U.S. Digital Accessibility Laws: Common Guidelines You Need to Know
Digital accessibility has become an increasingly important issue in today’s society, as more and more people rely on technology to perform everyday tasks. In the United States, several laws have been enacted to ensure that digital information is accessible to all individuals, including those with disabilities. Unfortunately, plaintiffs filed over 3,200 digital accessibility lawsuits in 2022 alone. Depending on your website’s niche, you need to comply with one or two laws to ensure accessibility and reduce the risk of lawsuits. This article will explore some of the different US digital accessibility laws that have been put in place to ensure that everyone can access digital content and services.
Section 508 of the Rehabilitation Act
Section 508 of the Rehabilitation Act is a federal law that requires all electronic and information technology (EIT) used by the federal government to be accessible to individuals with disabilities. This includes websites, software, and other digital products used by government agencies. Under Section 508, federal agencies must ensure that their EIT is accessible to people with disabilities, including those who are blind, deaf, or have mobility impairments. The law also requires that all electronic documents, such as PDFs and Word documents, be accessible to people with disabilities. You might be asked to create a VPAT template to indicate the steps you’ve taken to comply with this piece of legislation.
Americans with Disabilities Act (ADA)
The Americans with Disabilities Act (ADA) is a federal civil rights law that bans discrimination against people with disabilities in all aspects of life, including employment, housing, and public accommodations. The law was passed in 1990 and has since been amended several times, including a 2008 amendment that clarified that the ADA applies to the internet. Under the ADA, businesses that offer goods or services to the public must ensure that their websites are accessible to individuals with disabilities. This includes making sure that all digital content, such as images and videos, are accessible to people who are blind or have low vision, as well as ensuring that the website is navigable by people who use assistive technology, such as screen readers or voice recognition software.

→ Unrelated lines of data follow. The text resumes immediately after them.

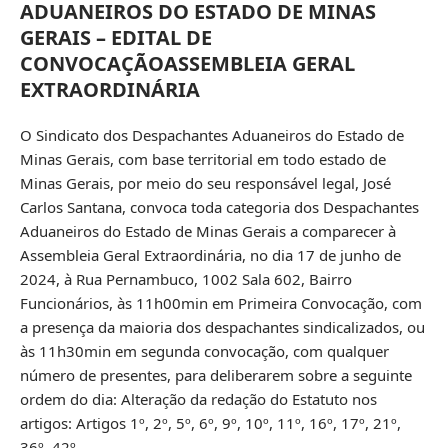
ADUANEIROS DO ESTADO DE MINAS
GERAIS – EDITAL DE
CONVOCAÇÃOASSEMBLEIA GERAL
EXTRAORDINÁRIA
O Sindicato dos Despachantes Aduaneiros do Estado de
Minas Gerais, com base territorial em todo estado de
Minas Gerais, por meio do seu responsável legal, José
Carlos Santana, convoca toda categoria dos Despachantes
Aduaneiros do Estado de Minas Gerais a comparecer à
Assembleia Geral Extraordinária, no dia 17 de junho de
2024, à Rua Pernambuco, 1002 Sala 602, Bairro
Funcionários, às 11h00min em Primeira Convocação, com
a presença da maioria dos despachantes sindicalizados, ou
às 11h30min em segunda convocação, com qualquer
número de presentes, para deliberarem sobre a seguinte
ordem do dia: Alteração da redação do Estatuto nos
artigos: Artigos 1º, 2º, 5º, 6º, 9º, 10º, 11º, 16º, 17º, 21º,
36º, 42º.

The Twenty-First Century Communications and Video Accessibility Act (CVAA)
The Twenty-First Century Communications and Video Accessibility Act (CVAA) is a federal law that requires all video programming that is broadcast on television to be accessible to individuals with disabilities. The law also requires that all equipment used to access video programming, such as set-top boxes and remote controls, be accessible.
Under the CVAA, video programming distributors must provide closed captioning for all television programming that is broadcast on television, as well as on the internet. The law also requires that all video programming be made accessible to individuals who are blind or have low vision through the use of audio description.
Web Content Accessibility Guidelines (WCAG)
The Web Content Accessibility Guidelines (WCAG) are a set of guidelines developed by the World Wide Web Consortium (W3C) to ensure that web content is accessible to individuals with disabilities. The guidelines provide a set of standards for web developers to follow in order to create accessible websites. The latest version, WCAG 2.1, builds on version 2.0 by adding more stringent requirements for mobile site accessibility. There are three levels of compliance with the WCAG guidelines: A, AA, and AAA. Level A is the minimum level of compliance, while AAA is the highest level of compliance. Websites that comply with WCAG level AA are generally considered to be accessible to individuals with disabilities. In addition, the WCAG is the basis of most accessibility laws worldwide, including Section 508 and the ADA.
Complying with Accessibility Laws is Good for Your Business
You might be feeling confused with all the accessibility regulations discussed in this article. However, as you plan and execute your accessibility strategy, you need to remember that the user experience is at the heart of all of these rules. A better user experience for people with disabilities means that everyone else will have a better experience as well. Accessibility is not just about avoiding lawsuits – it also contributes to efficient website performance, higher traffic, better search rankings, and more revenue for your business.